Le financement de la recherche publique, à travers le transfert technologique, joue également un rôle sur l’innovation des acteurs privés. En effet, à travers un cadre structuré d’aides financières et de politiques publiques en faveur de l’innovation et la recherche, ce transfert permet aux entreprises privées d’accéder aux résultats de la recherche publique ; à des inventions dont l’exploitation et la mise à disposition génère de l’innovation sur les marchés. Dans ce contexte, nous nous intéressons aux modalités de ce transfert entre recherche publique et recherche privée et à l’écosystème qui le facilite.
De quoi parle-t-on ?
Le transfert technologique est un processus de collaboration par lequel les découvertes scientifiques, les connaissances et la propriété intellectuelle issues de la recherche publique sont transférées vers le secteur privé.

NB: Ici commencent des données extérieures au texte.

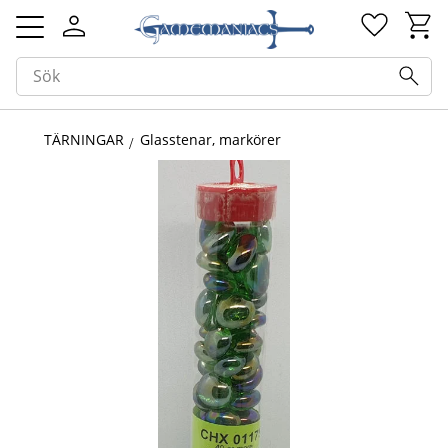
Kundv
Favorit
Meny
TÄRNINGAR
Glasstenar, markörer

Ce transfert se matérialise par la transformation des inventions et résultats scientifiques issus des établissements universitaires et instituts de recherche, en nouveaux produits, services ou procédés, susceptibles de dynamiser l’innovation dans les entreprises et de servir les intérêts de la société.
Parmi nos clients, plusieurs entreprises illustrent parfaitement la réussite d’un transfert de technologie. One Biosciences, par exemple, est une start-up spécialisée dans la génération de médicaments de précision exploitant la puissance des technologies de cellules uniques. Cofondée par l’Institut Curie, acteur majeur de la lutte contre le cancer, et Home Biosciences, premier « venture builder » biotech en Europe, One Biosciences combine l’accès à une plateforme avancée d’analyse et de séquençage de cellules uniques, ainsi que d’une expertise informatique unique provenant de l’Institut Curie.
L’entreprise ambitionne de devenir un leader des thérapies de précision pour les maladies difficiles à traiter, en se concentrant sur la compréhension des causes de ces maladies en capturant l’hétérogénéité des systèmes biologiques complexes. One Biosciences met en lumière des populations cellulaires rares et réalise une cartographie cellulaire des maladies.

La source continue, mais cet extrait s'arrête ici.